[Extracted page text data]
_____

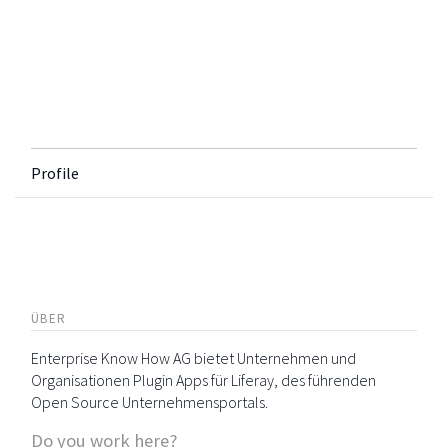
Profile
ÜBER
Enterprise Know How AG bietet Unternehmen und
Organisationen Plugin Apps für Liferay, des führenden
Open Source Unternehmensportals.
Do you work here?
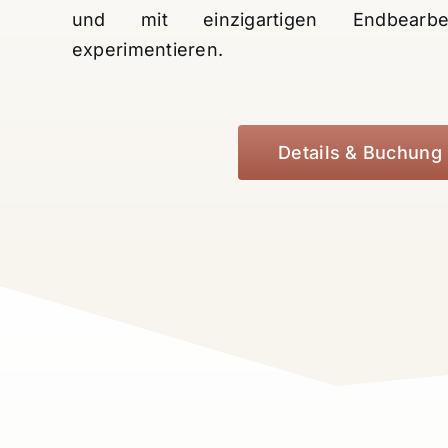
und mit einzigartigen Endbearbe
experimentieren.
Details & Buchung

_____

(What is required): Retype all entries exactly; omit pictures.

(Exercise output):
Profile
ÜBER
Enterprise Know How AG bietet Unternehmen und
Organisationen Plugin Apps für Liferay, des führenden
Open Source Unternehmensportals.
Do you work here?
und mit einzigartigen Endbearbe
experimentieren.
Details & Buchung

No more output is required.